Besides, we’re moving to a really cool place. We’ll live in Trout Lake, which is about 25 miles north of the Columbia river gorge and Hood River, OR. The gorge is world-renown for wind surfing and kite boarding, which I want to try out and see if I can live to tell about it. We’ll be right between Mt Adams, the 2nd tallest mountain in Washington, and Mt Hood, the tallest mountain in Oregon. (Both are also active strata volcanoes – I love volcanoes! I’ll have to make a new evacuation plan….) We’ll also be just over an hour out of Portland and about 3 hours from Bend, OR – so close!

Mount Adams, Trout Lake WA

Soon, we’ll live here at the base of Mt Adams. I do love me some volcanoes….

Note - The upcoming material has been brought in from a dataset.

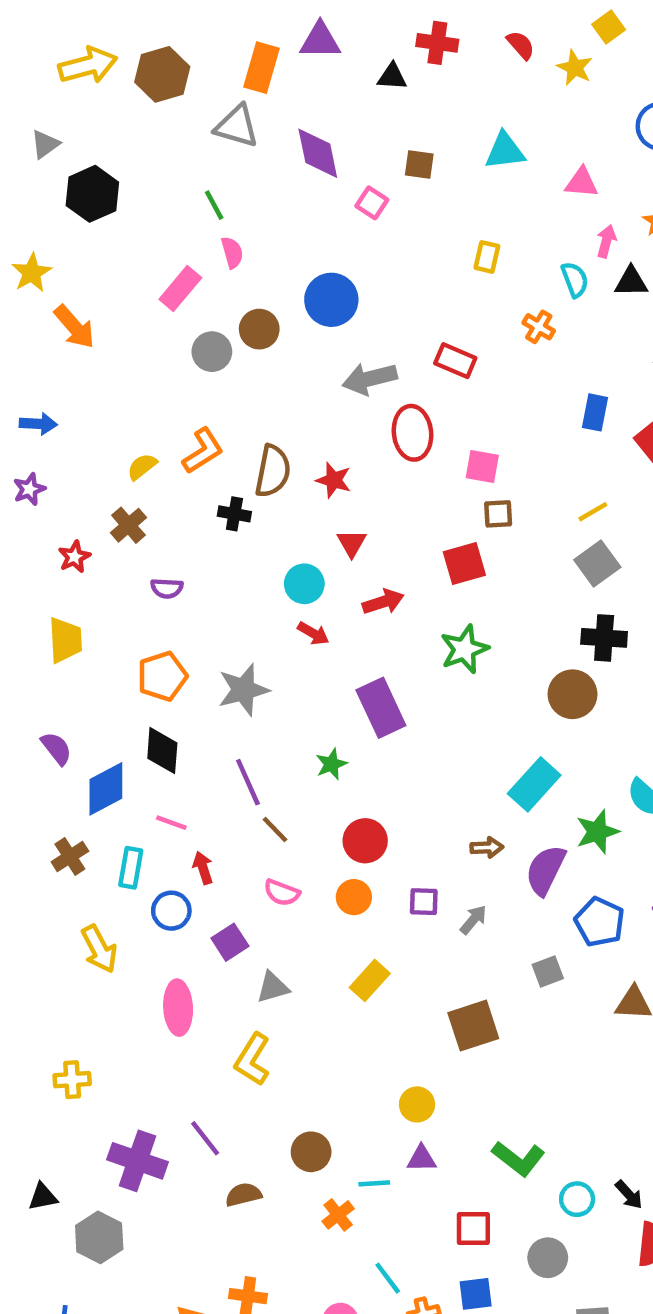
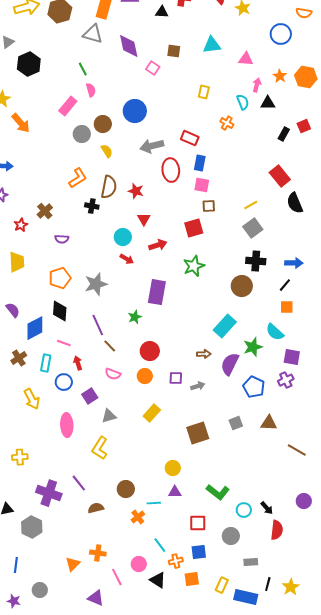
blue rectangle: (595, 412) -> (200, 163), moved
yellow semicircle: (142, 467) -> (107, 151), moved, turned 96
purple rectangle: (381, 708) -> (157, 292), turned 35
gray arrow: (473, 920) -> (198, 386), turned 32
gray square: (548, 971) -> (236, 423), moved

Boooo – insert pouty face here. Yeah, Trout Lake is awesome and I’m sure I’ll love the new place once we get there, but I already love this place. My apply orchard, and my view of Mt McClure all day, and my crazy-cool mountain range…. and my amazingly-awesome Methow pals!! Don’t get me wrong, I like moving, I like new places and new people, I’m excited about this move, I really am. Really. But the Methow Valley is a place like no other, and I really hope we get to come back to visit often. And my Methow besties better not forget about me!!

Leavenworth Oktoberfest

Come visit me ALL THE TIME! And we still have to go on our annual ski trip…and we have to go wine tasting…and we could go – DON’T FORGET ME!!!!

North Cascades from Mt McClure, Twisp WA

This is my current backyard. Hard to beat…

 

I told you I was feeling all nostalgic and gooey. But I guess this just points out that I have come to call this place “home”. And that’s a big deal, in my world. I am super excited for the adventure of a new place, but I’m leaving a little piece of my heart here in the Methow.

Good talk, I feel better. Thanks, yall.